I do agree. I'm a female and since I was a kid I' m a bit "crybaby" - crying even over petty hings. But mainly, those things I felt injustice for, such time I can still recall when my older sister and I supposed to have a schedule sleeping with mom since she said that three of us may not fit well on her bed, she made a schedule.
I was 3 years old that time, and it was the night I eagerly waited for, when I left our room and went to mom's,I saw my older sister already on her side,so I asked why in a week I haven't seemed given a privilege to sleep with mom. They told me because my older sister needs to, etc. So I cried the whole night until the day, I really didn't sleep, because of the pain I felt of that what I consider social injustice. When I was a kid, I seemed to think things deeply.

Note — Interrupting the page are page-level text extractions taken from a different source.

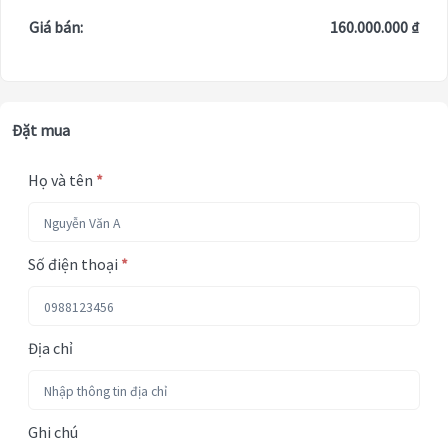
Giá bán:
160.000.000 ₫
Đặt mua
Họ và tên
*
Số điện thoại
*
Địa chỉ
Ghi chú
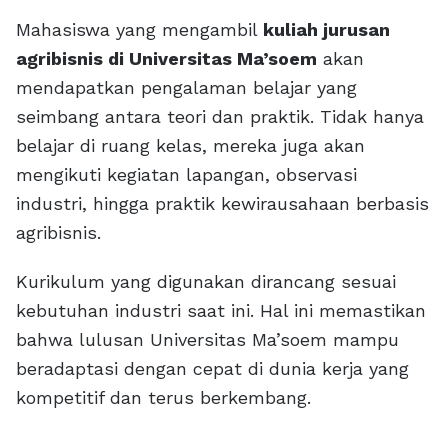
Mahasiswa yang mengambil
kuliah jurusan
agribisnis di Universitas Ma’soem
akan
mendapatkan pengalaman belajar yang
seimbang antara teori dan praktik. Tidak hanya
belajar di ruang kelas, mereka juga akan
mengikuti kegiatan lapangan, observasi
industri, hingga praktik kewirausahaan berbasis
agribisnis.
Kurikulum yang digunakan dirancang sesuai
kebutuhan industri saat ini. Hal ini memastikan
bahwa lulusan Universitas Ma’soem mampu
beradaptasi dengan cepat di dunia kerja yang
kompetitif dan terus berkembang.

There was also one time when I notice from outside that my grandma is gonna take off the blocking tree on in front of our house. To my fear not just the tree will be destroyed but also the thought that the tree might fall on our humble abode, so I shouted "Our house might be destroyed! STOP" However she was just amused of me.
Also when at age 3 when my mom told me I'm gonna have a little brother, I just felt sad because that time I'm still not ready, and our nannies are telling me that I'm not gonna be their baby princess anymore. I cried secretly on my pillow as I prayed to God what I feel and doze off to sleep.
But not to my desire, my li'l brother didn't survive. That was on the late part that I knew my mom had a car accident and had miscarriage, but I'm thankful that mom's still alive.
These days - College years, I can say that I'm starting to get emotional again, but my crying only triggers when I feel stressed physically, emotionally that I can't easily cope with a current situation especially when I have to interact well with lots of people and deal with their attitudes.